┏━━
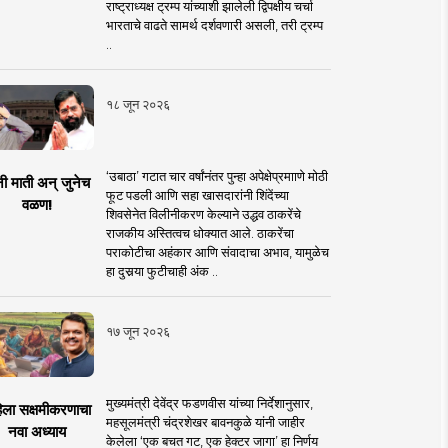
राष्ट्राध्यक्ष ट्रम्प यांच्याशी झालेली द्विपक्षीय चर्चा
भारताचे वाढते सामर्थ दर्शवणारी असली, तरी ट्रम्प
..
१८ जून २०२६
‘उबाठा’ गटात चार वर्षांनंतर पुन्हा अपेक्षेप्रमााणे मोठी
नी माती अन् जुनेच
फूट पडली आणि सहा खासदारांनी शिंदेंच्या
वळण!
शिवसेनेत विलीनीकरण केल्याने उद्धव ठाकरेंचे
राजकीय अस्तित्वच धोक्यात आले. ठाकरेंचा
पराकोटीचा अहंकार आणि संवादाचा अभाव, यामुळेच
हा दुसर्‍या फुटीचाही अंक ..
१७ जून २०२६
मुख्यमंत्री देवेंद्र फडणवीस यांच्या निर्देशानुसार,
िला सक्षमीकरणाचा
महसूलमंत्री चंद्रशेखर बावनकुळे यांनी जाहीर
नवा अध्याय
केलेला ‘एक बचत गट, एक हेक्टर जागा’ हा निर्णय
┗━━
» What needs to be done: Which lines above run from the one containing "१८ जून २०२६" down to the one containing "पराकोटीचा अहंकार आणि संवादाचा अभाव, यामुळेच"? Repeat exactly those, both ends included, and nothing else.

» Response to this exercise:
१८ जून २०२६
‘उबाठा’ गटात चार वर्षांनंतर पुन्हा अपेक्षेप्रमााणे मोठी
नी माती अन् जुनेच
फूट पडली आणि सहा खासदारांनी शिंदेंच्या
वळण!
शिवसेनेत विलीनीकरण केल्याने उद्धव ठाकरेंचे
राजकीय अस्तित्वच धोक्यात आले. ठाकरेंचा
पराकोटीचा अहंकार आणि संवादाचा अभाव, यामुळेच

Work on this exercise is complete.